I don't know how much work it takes to keep it at that level, but when I was there they had a wagon (possibly rubber tired, don't remember) that ran regularly, so even if the tires were modern, the horses' hooves were not. It was a smooth, flat surface, nice to walk on in shoes, don't know about barefoot, but it didn't develop ruts or mud. I've been on some hopelessly bad mud roads in the rain, and if that was the problem, this was the solution. As I say, don't know the manpower necesary to achieve this, though.

Edited to add: Just saw this painting. That's the kind of road I'd compare it to. http://civilwartalk.com/threads/picketts-charge-used-as-a-popular-term.130729/#post-1463172 (post #9 by Rio Bravo). Imagine walking in that mud.
 
These I believe were sometimes called "stone roads" in New England.

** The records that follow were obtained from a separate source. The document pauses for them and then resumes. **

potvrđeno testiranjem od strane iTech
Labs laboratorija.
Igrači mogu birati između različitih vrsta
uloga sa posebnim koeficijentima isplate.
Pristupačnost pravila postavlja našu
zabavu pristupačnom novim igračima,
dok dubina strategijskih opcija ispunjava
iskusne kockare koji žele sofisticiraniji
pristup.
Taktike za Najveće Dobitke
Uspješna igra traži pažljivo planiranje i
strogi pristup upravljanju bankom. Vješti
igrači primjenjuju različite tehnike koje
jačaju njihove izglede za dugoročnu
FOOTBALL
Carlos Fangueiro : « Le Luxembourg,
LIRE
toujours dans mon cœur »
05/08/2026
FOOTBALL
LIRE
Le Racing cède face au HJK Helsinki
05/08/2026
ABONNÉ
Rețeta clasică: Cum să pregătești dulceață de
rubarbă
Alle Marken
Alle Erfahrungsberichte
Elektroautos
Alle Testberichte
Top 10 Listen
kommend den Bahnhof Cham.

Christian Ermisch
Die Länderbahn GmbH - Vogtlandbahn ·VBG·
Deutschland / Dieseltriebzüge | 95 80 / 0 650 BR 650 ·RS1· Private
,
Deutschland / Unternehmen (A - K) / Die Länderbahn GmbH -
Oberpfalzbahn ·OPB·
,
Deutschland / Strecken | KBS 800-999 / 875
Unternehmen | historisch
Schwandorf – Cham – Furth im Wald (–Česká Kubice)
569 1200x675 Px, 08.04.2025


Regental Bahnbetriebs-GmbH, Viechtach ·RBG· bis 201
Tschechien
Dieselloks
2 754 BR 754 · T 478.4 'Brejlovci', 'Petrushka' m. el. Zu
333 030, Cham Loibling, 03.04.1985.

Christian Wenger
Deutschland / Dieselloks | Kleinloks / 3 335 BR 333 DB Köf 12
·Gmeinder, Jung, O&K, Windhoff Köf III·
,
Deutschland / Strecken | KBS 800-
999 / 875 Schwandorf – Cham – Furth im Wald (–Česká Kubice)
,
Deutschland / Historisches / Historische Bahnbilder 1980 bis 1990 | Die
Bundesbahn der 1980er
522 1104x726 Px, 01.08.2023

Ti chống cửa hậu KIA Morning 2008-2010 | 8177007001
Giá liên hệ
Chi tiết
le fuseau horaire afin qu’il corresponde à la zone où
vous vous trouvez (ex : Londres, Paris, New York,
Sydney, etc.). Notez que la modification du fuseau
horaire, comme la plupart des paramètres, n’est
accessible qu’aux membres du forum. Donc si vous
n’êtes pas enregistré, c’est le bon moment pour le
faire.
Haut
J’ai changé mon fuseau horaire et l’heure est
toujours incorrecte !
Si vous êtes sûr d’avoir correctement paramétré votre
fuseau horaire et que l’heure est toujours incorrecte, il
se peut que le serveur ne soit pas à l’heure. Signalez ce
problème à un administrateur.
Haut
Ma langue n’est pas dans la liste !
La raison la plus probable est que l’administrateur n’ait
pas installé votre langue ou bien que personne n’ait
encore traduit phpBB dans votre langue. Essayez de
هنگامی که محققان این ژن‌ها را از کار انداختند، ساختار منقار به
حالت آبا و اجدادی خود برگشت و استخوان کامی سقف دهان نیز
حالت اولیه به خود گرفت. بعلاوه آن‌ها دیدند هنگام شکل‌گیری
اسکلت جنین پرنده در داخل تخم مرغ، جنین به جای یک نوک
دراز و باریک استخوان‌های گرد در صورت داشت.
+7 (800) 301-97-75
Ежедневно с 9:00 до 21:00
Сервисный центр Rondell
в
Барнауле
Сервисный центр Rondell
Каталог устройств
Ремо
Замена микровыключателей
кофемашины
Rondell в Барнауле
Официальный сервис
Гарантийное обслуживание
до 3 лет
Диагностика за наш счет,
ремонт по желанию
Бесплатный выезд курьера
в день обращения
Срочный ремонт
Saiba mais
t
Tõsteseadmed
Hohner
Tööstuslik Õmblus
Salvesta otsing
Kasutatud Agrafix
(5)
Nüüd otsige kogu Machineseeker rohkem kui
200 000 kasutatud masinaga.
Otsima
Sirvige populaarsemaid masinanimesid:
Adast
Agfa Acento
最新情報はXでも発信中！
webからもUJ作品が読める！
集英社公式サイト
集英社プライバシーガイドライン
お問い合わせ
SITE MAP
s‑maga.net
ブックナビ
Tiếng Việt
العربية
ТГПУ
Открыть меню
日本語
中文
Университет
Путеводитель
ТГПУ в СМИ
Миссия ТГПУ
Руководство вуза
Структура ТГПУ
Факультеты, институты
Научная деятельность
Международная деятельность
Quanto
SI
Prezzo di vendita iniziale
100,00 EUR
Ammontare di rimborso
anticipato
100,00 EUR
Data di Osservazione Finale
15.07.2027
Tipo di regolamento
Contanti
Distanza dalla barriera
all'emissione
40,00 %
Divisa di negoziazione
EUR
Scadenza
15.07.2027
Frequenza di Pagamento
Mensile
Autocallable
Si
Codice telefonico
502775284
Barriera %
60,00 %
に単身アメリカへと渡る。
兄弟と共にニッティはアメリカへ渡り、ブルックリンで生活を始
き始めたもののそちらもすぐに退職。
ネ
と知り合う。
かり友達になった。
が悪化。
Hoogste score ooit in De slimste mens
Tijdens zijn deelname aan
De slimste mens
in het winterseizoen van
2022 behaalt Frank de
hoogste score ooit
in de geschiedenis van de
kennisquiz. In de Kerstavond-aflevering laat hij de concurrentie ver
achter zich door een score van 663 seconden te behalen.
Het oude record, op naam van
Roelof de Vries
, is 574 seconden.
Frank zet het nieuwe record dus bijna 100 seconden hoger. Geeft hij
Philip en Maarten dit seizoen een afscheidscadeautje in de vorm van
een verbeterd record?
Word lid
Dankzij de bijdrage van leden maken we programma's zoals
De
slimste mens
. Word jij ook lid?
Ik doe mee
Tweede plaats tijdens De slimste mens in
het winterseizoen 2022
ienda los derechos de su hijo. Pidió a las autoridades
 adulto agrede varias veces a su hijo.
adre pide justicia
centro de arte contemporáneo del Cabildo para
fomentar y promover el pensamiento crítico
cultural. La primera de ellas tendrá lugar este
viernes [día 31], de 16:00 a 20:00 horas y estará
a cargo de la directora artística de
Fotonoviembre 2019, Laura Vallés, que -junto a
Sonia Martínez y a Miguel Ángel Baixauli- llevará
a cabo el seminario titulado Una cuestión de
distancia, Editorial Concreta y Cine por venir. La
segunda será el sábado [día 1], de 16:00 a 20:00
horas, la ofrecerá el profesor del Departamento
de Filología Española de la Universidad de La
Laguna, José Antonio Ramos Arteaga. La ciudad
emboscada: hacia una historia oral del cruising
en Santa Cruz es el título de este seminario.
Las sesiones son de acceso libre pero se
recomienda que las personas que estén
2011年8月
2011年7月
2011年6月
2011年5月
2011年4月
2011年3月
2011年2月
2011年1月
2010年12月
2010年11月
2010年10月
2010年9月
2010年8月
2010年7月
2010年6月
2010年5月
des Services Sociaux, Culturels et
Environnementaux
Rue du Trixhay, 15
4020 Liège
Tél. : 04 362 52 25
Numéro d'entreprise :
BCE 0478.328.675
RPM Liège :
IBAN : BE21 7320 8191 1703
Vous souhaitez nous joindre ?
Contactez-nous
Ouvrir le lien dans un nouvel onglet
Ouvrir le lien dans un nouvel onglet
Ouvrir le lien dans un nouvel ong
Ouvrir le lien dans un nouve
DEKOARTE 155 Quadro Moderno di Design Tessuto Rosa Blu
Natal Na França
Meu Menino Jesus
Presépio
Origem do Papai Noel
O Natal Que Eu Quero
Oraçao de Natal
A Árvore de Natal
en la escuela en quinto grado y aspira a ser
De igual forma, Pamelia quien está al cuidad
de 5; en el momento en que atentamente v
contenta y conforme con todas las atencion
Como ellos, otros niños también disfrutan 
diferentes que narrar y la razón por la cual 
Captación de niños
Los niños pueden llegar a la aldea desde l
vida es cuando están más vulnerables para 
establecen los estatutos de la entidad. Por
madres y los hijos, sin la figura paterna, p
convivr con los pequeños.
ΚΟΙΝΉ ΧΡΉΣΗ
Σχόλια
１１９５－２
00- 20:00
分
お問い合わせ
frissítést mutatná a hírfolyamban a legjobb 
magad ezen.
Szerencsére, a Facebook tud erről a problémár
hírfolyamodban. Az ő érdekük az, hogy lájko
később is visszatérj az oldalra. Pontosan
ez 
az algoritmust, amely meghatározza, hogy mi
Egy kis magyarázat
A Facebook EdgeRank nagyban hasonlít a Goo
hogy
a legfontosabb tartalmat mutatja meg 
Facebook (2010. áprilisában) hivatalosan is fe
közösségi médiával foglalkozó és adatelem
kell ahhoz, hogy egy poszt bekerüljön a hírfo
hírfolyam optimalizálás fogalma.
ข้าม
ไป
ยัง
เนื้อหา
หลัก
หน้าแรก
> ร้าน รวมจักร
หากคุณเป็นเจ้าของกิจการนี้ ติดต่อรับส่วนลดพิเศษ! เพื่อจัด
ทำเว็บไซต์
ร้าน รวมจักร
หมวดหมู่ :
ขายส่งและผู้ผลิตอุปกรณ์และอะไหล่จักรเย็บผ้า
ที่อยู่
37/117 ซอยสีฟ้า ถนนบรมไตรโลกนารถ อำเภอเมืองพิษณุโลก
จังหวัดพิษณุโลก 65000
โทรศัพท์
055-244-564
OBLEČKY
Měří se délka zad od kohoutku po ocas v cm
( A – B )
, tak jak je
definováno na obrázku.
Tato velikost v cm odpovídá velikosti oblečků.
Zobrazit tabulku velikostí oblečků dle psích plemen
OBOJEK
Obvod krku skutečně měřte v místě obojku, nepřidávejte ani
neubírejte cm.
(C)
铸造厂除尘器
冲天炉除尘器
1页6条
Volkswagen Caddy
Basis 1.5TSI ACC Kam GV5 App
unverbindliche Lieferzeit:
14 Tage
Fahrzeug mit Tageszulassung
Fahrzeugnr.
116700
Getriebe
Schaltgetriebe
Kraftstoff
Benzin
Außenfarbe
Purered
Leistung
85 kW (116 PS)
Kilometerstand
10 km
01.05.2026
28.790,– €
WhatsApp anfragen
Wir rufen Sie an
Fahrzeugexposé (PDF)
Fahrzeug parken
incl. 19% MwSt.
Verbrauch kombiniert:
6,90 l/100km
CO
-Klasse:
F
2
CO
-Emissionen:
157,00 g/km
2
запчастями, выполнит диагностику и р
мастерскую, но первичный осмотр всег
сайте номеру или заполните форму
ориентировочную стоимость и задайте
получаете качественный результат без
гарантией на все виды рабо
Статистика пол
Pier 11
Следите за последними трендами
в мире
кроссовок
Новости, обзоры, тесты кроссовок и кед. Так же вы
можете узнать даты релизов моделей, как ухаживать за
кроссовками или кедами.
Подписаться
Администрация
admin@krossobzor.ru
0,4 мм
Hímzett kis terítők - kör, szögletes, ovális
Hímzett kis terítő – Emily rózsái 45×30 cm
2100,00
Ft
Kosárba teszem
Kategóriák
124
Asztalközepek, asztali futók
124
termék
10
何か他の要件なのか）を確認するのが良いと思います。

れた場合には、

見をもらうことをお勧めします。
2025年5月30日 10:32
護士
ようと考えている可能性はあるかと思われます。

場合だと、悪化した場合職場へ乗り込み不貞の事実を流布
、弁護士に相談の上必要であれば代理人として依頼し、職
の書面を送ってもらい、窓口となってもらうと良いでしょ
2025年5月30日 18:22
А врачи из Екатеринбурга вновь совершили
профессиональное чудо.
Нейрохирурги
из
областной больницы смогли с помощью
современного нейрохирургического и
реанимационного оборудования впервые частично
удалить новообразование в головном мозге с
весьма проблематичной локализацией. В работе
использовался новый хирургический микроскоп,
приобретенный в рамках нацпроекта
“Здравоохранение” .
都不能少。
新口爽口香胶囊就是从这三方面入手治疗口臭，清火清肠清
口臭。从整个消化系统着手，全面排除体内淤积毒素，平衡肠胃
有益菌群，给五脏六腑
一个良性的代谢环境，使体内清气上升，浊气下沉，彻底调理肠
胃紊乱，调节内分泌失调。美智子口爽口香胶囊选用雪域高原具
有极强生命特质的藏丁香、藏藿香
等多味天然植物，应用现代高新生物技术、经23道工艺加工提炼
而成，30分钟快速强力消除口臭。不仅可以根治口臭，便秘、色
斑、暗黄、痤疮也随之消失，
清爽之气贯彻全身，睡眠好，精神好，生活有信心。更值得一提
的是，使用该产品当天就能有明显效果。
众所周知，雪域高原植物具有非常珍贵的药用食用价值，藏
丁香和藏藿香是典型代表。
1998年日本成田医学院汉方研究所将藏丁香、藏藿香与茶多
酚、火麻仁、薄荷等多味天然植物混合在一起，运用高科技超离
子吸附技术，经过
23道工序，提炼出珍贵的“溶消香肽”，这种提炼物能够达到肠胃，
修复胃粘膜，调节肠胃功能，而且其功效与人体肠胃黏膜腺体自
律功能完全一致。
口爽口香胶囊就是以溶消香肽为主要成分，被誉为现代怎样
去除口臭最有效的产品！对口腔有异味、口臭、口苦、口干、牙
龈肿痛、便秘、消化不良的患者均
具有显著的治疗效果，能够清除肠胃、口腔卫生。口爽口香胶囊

Conversation I once had with a guy in northern New Hampshire.
Me looking at map. "Is that a paved road?"
Guy: "It's a stone road"
Me: "Is it a paved road?"
Guy: "It's a good road."
And so it was.
 
We had one of those graders on the the farm when I was young. Pulled it with a tractor and leveled the gravel road along the bayou. I got pretty good at it; they work fine but motor graders are a big step up!
I lived in a rural area. Graders were a common sight here as well. A sixties or seventies car road those roads better than today's.